• [Work request]: Tally the lines in the material below that hold the string "text" and report the tally alone.
** Data to process follows **
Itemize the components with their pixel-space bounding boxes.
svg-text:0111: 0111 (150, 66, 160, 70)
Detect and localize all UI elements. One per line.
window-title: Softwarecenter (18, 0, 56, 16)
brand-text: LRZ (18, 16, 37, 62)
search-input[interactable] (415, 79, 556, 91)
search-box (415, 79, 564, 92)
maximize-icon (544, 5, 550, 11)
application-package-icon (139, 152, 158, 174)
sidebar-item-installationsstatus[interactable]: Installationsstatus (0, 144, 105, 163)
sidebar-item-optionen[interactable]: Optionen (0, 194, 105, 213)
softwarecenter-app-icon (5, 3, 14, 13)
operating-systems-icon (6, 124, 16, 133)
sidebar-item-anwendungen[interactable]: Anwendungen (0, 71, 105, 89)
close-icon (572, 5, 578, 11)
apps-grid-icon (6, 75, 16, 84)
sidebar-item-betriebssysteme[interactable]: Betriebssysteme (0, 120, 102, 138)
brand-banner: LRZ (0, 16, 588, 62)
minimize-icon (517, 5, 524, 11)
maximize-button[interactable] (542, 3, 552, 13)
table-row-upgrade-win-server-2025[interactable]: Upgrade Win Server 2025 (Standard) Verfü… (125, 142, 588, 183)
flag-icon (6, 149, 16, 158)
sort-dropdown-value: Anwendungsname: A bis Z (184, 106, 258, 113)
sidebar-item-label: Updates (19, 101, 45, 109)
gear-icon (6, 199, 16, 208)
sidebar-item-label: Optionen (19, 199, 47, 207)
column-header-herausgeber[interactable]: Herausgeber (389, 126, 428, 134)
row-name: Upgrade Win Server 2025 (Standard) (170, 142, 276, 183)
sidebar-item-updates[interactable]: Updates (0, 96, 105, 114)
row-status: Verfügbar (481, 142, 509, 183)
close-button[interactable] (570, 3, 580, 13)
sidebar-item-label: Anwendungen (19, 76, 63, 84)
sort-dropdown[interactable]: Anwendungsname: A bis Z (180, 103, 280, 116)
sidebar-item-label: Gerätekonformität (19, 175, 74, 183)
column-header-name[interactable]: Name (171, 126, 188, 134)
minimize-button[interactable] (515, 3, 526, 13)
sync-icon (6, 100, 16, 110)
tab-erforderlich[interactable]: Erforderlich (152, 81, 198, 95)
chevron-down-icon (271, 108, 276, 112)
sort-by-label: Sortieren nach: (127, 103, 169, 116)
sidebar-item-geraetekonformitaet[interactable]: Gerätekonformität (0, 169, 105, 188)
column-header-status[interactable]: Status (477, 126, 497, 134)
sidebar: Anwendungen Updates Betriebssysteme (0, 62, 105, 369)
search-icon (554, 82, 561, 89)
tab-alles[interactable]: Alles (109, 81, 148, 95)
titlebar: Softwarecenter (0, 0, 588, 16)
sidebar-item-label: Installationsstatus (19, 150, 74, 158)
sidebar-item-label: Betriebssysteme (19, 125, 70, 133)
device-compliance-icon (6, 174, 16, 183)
** End of Data to process **
• [The answer]: 2